You've gut to git up airly,

Ef you want to take in God.

Even if he had heard of it, he would probably have retorted that he usually got up early enough to take in his father, who was the more immediately terrible of the two. Nevertheless, Solomon learned many lessons at his father's knee, or rather, across it. In earlier days Solomon had had a number of confidential transactions with his father's God, making bargains with Him according to his childish sense of equity. If, for instance, God would ensure his doing his sums correctly, so that he should be neither caned nor "kept in," he would say his morning prayers without skipping the aggravating _Longe Verachum_, which bulked so largely on Mondays and Thursdays; otherwise he could not be bothered.

By the terms of the contract Solomon threw all the initiative on the Deity, and whenever the Deity undertook his share of the contract, Solomon honorably fulfilled his. Thus was his faith in Providence never shaken like that of some boys, who expect the Deity to follow their lead. Still, by declining to praise his Maker at extraordinary length, except in acknowledgment of services rendered, Solomon gave early evidence of his failure to inherit his father's business incapacity.

On days when things at the school went well, no one gabbled through the weary Prayer-book more conscientiously than he; he said all the things in large type and all the funny little bits in small type, and even some passages without vowels. Nay, he included the very preface, and was lured on and coaxed on and enticed by his father to recite the appendices, which shot up one after the other on the devotional horizon like the endless-seeming terraces of a deceptive ascent; just another little bit, and now that little bit, and just that last bit, and one more very last little bit. It was like the infinite inclusiveness of a Chinese sphere, or the farewell performances of a distinguished singer.

For the rest, Solomon was a _Chine-ponim_, or droll, having that inextinguishable sense of humor which has made the saints of the Jewish Church human, has lit up dry technical Talmudic, discussions with flashes of freakish fun, with pun and jest and merry quibble, and has helped the race to survive (_pace_ Dr. Wallace) by dint of a humorous acquiescence in the inevitable.

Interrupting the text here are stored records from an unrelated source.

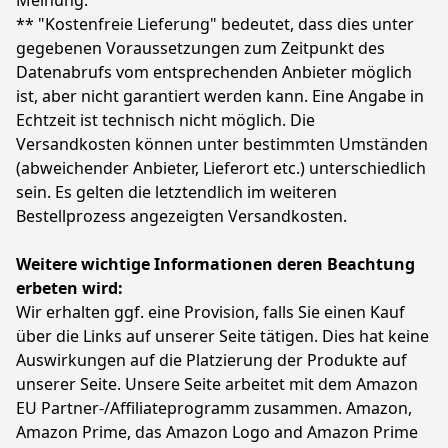
Meinung.
verformt sich nach dem Waschen nicht so leicht. Sehr
Schlafhose verfügt über einen verstellbaren
** "Kostenfreie Lieferung" bedeutet, dass dies unter
dunkle Farben werden vor dem Tragen gewaschen
Kordelzug für mehr Komfort. Zwei seitliche, tiefe und
gegebenen Voraussetzungen zum Zeitpunkt des
breite Taschen bieten Platz für Ihr Handy oder andere
Farbe
Hersteller
Gewicht
Datenabrufs vom entsprechenden Anbieter möglich
Gegenstände.
Schwarz
Uniexcosm
-
ist, aber nicht garantiert werden kann. Eine Angabe in
【Perfekt für zu Hause】Diese ultra-weichen Damen
Schlafanzüge Kurz sind ideal zum Schlafen,
Echtzeit ist technisch nicht möglich. Die
12
19 €
Entspannen, Lesen oder für den täglichen Gebrauch.
Versandkosten können unter bestimmten Umständen
Statt:
14,34 €
-15%
Das Damen-Schlafanzug-Set sorgt für süße Träume
(abweichender Anbieter, Lieferort etc.) unterschiedlich
und ist auch ein perfektes Geschenk für Familie oder
sein. Es gelten die letztendlich im weiteren
Freunde.
Zum Angebot
Bestellprozess angezeigten Versandkosten.
【Pflegehinweis】: Schlafanzüge mit kaltem Wasser
waschen, nicht bleichen. Neutrales Waschmittel wird
empfohlen. Kann per Hand oder in der Maschine
Weitere wichtige Informationen deren Beachtung
gewaschen werden. Die maximale Waschtemperatur
erbeten wird:
sollte unter 40 °C liegen. Wenn Sie Fragen zur Größe
Wir erhalten ggf. eine Provision, falls Sie einen Kauf
oder zum Produkt haben, kontaktieren Sie uns gerne
über die Links auf unserer Seite tätigen. Dies hat keine
jederzeit. Wir stehen Ihnen jederzeit zur Verfügung.
Auswirkungen auf die Platzierung der Produkte auf
(Wenn Sie einen lockeren Stil bevorzugen, wählen Sie
bitte ein bis zwei Größen größer als Ihre tatsächliche
unserer Seite. Unsere Seite arbeitet mit dem Amazon
Größe.)
EU Partner-/Affiliateprogramm zusammen. Amazon,
Amazon Prime, das Amazon Logo and Amazon Prime
Farbe
Hersteller
Gewicht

His _Chine_ helped Solomon to survive synagogue, where the only drop of sweetness was in the beaker of wine for the sanctification service. Solomon was always in the van of the brave boys who volunteered to take part in the ceremonial quaffing of it. Decidedly. Solomon was not spiritual, he would not even kiss a Hebrew Pentateuch that he had dropped, unless his father was looking, and but for the personal supervision of the _Bube_ the dirty white fringes of his "four-corners" might have got tangled and irredeemably invalidated for all he cared.

In the direst need of the Ansells Solomon held his curly head high among his school-fellows, and never lacked personal possessions, though they were not negotiable at the pawnbroker's. He had a peep-show, made out of an old cocoa box, and representing the sortie from Plevna, a permit to view being obtainable for a fragment of slate pencil. For two pins he would let you look a whole minute. He also had bags of brass buttons, marbles, both commoners and alleys; nibs, beer bottle labels and cherry "hogs," besides bottles of liquorice water, vendible either by the sip or the teaspoonful, and he dealt in "assy-tassy," which consisted of little packets of acetic acid blent with brown sugar. The character of his stock varied according to the time of year, for nature and Belgravia are less stable in their seasons than the Jewish schoolboy, to whom buttons in March are as inconceivable as snow-balling in July.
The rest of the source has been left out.